Motifs: 0 1 2 3 4 5 6 7
Real Graph 10336 201 88741 29064 3021 9647 1419 13
Random Graphs (Mean) 10500 110 86899 75330 6376 449 204 6

**rt-twitter-copen**

Motifs: 0 1 2 3 4 5 6 7
Real Graph 6979 149 37569 34618 4294 183 179 11
Random Graphs (Mean) 7267 53 39859 44103 2298 205 52 1

Part C:

This part calculates the statistical significance of each connected motif with 3 or 4 nodes in each of the real-world networks by calculating its Z-score. It uses the results from Parts A and B to generate the random graphs and motifs counts for each random graph. It uses the mean and standard deviation of the counts of the motifs in the random graphs to calculate the Z-score of the counts of the motifs in the original graph. It returns a dictionary of Z-scores for each motif.
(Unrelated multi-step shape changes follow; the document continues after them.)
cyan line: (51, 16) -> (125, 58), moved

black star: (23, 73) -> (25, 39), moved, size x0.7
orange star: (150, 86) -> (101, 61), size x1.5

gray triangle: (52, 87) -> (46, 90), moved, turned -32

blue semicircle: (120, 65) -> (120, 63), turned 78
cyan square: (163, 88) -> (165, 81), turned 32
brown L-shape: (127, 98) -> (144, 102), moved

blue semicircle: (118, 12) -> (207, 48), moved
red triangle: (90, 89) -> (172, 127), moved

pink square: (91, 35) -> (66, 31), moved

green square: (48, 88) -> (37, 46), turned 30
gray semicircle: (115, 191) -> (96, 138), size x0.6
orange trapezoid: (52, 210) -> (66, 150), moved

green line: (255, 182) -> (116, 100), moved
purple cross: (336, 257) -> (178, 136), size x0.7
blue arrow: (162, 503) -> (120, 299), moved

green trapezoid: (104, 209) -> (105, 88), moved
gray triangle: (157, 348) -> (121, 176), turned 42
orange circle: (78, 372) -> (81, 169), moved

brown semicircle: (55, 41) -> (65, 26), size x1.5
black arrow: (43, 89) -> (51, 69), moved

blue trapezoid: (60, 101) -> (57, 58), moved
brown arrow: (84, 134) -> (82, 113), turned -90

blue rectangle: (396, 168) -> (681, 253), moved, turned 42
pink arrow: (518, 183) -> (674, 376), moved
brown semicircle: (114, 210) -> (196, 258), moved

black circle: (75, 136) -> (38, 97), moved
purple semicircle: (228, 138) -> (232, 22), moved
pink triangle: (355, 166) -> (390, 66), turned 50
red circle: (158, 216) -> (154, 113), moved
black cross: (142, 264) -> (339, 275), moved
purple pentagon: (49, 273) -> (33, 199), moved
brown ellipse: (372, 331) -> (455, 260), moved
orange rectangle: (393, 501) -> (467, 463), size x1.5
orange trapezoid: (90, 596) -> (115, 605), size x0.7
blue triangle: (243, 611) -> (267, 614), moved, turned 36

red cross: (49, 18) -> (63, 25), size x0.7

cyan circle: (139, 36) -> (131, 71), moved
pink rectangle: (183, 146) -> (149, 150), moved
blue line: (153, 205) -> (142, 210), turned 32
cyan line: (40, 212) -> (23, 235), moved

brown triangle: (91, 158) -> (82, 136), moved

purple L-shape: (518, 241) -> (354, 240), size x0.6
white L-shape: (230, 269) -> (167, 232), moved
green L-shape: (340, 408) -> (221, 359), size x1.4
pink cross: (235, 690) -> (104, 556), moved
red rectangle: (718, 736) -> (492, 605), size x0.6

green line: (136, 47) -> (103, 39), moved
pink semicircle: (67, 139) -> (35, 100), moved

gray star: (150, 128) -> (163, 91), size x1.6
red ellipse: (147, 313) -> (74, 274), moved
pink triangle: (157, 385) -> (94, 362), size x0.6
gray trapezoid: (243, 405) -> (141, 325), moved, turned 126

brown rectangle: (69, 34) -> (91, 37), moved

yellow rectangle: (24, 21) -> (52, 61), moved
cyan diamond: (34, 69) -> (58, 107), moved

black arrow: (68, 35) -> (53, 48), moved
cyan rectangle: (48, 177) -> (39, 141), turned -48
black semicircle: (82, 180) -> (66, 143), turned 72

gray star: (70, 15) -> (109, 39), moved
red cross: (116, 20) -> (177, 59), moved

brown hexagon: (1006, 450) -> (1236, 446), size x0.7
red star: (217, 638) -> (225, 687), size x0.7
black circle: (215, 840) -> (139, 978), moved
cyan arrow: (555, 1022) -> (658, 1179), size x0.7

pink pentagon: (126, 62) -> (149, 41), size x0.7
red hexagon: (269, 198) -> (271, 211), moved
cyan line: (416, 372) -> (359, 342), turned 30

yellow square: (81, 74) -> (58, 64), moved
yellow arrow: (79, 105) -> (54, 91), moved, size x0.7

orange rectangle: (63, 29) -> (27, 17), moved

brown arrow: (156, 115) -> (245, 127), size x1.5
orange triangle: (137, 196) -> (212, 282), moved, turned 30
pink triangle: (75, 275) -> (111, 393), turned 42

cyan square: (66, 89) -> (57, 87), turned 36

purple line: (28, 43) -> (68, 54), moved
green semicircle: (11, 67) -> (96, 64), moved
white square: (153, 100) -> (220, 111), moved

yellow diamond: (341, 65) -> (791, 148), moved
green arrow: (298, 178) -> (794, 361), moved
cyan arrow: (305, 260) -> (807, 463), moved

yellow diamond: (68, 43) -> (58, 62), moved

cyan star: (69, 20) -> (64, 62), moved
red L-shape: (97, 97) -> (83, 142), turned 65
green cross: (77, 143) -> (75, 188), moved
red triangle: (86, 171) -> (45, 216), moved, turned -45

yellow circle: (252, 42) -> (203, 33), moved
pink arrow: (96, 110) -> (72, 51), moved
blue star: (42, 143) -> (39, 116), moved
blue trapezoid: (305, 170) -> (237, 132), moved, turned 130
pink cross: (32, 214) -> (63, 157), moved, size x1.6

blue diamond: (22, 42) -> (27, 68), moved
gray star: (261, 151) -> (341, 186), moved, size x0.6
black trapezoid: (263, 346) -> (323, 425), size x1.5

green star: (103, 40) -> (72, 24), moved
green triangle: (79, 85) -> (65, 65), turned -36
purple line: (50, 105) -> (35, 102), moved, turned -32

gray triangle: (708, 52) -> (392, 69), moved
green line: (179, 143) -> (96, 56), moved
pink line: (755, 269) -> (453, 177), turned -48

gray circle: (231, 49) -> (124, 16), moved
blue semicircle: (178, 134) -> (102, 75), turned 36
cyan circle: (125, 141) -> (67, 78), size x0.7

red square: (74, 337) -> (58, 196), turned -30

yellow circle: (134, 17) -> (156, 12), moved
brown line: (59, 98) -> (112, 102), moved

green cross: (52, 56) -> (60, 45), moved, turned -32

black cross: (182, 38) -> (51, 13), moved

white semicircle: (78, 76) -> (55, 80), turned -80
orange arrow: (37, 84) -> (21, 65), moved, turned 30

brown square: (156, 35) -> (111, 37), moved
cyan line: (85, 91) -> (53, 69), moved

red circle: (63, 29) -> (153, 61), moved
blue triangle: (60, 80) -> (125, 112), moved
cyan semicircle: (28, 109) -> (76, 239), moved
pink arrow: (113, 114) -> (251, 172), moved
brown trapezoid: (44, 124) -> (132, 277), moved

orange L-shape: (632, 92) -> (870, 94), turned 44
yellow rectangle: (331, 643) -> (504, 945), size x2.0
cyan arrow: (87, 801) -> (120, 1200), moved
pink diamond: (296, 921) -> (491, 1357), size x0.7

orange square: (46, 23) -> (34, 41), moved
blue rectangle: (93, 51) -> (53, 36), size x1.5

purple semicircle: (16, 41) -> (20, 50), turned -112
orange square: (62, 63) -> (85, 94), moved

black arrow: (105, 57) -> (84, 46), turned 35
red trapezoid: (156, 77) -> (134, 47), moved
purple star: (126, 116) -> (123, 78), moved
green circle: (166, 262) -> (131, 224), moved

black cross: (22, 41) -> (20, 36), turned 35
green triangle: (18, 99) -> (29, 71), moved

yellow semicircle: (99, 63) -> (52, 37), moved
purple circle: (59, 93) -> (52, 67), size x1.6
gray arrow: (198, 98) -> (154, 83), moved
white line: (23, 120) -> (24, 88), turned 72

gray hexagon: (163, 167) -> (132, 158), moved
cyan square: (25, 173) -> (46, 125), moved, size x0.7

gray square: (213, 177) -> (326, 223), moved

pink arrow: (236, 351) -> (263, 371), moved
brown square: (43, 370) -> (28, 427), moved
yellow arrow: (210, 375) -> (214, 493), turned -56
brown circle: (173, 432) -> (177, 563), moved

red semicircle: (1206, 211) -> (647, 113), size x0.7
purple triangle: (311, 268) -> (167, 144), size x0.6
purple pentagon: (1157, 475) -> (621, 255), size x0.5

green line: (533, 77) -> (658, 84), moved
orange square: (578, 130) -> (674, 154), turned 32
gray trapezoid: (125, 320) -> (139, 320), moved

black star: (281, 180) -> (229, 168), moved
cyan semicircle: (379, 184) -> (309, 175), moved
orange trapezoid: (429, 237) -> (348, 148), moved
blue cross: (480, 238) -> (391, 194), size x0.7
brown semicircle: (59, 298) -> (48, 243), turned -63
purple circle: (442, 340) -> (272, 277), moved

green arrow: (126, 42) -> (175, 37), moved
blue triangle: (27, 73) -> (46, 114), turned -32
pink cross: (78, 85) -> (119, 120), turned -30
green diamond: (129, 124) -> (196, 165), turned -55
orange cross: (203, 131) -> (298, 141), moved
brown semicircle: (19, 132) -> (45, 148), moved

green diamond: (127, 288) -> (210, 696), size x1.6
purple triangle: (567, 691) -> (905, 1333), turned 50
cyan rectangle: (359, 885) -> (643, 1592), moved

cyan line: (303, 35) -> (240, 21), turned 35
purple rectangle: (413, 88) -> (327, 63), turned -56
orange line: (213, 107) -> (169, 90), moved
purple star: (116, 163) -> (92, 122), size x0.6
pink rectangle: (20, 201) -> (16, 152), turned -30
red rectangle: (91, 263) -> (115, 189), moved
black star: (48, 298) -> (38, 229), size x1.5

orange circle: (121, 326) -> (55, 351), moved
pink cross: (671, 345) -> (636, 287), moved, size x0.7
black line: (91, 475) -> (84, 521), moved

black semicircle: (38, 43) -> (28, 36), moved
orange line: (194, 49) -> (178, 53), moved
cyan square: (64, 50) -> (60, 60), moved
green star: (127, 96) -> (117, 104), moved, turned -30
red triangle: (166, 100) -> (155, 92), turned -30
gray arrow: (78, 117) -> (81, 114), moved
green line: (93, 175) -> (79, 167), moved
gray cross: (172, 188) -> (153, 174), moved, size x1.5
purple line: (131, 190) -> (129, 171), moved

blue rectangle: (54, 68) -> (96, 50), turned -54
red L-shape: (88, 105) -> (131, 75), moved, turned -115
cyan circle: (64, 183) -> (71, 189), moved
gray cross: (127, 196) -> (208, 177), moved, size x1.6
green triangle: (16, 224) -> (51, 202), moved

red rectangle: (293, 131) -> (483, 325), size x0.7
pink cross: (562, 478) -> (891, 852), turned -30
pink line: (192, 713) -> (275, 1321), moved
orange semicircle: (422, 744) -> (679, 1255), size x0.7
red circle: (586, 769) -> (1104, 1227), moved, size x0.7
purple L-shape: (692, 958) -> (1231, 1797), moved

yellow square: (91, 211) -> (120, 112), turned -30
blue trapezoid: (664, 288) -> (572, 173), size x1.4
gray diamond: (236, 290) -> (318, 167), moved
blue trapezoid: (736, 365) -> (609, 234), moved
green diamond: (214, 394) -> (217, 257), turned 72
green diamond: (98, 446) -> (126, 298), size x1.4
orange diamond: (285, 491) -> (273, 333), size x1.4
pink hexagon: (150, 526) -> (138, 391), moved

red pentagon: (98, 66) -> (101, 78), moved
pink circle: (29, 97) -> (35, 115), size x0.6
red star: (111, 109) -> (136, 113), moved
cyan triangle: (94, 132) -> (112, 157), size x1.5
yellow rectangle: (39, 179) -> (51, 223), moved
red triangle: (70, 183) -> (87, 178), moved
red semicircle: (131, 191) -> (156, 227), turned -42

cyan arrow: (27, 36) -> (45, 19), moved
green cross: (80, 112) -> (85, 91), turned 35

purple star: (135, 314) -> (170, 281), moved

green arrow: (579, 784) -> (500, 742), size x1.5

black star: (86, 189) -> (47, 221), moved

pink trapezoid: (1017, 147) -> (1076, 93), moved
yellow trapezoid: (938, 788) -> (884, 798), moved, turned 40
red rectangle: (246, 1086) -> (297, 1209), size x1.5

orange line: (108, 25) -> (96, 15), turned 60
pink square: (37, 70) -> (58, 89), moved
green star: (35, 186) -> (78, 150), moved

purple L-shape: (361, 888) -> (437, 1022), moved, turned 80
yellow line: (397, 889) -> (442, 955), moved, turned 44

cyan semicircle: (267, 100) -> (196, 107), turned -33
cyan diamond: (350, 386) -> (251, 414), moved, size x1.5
def calculate_z_scores(motifs_counts_real, motifs_counts_randoms):
    z_scores = {}
    for i in range(len(motifs_counts_real)):
        random_motif_counts = [
            motifs_counts_random[i] for motifs_counts_random in motifs_counts_randoms
        ]
        real_motif_count = motifs_counts_real[i]
        mean_random = np.mean(random_motif_counts)
        std_random = np.std(random_motif_counts)
        z_score = (real_motif_count - mean_random) / std_random
        z_scores[i] = z_score
    return z_scores
# save table

This part plots the Z-score of each motif on a bar chart with the motifs on one axis and their significance scores on the other axis. It uses matplotlib to plot the chart and saves it as a PNG file.

Output Graphs:

**bio-DM-LC**

bio-DM-LC

**rt-twitter-copen**

rt-twitter-copen

Conclusion:

This program analyzes the prevalence of connected motifs with 3 or 4 nodes in two real-world networks. It uses the graph-tool library to count the motifs and generates random graphs with the same degree sequence as the original graphs for comparison. It calculates the Z-score of the counts of each motif in the original graph by comparing them to the counts in the random graphs. It presents the results with a bar chart showing the Z-score of each motif.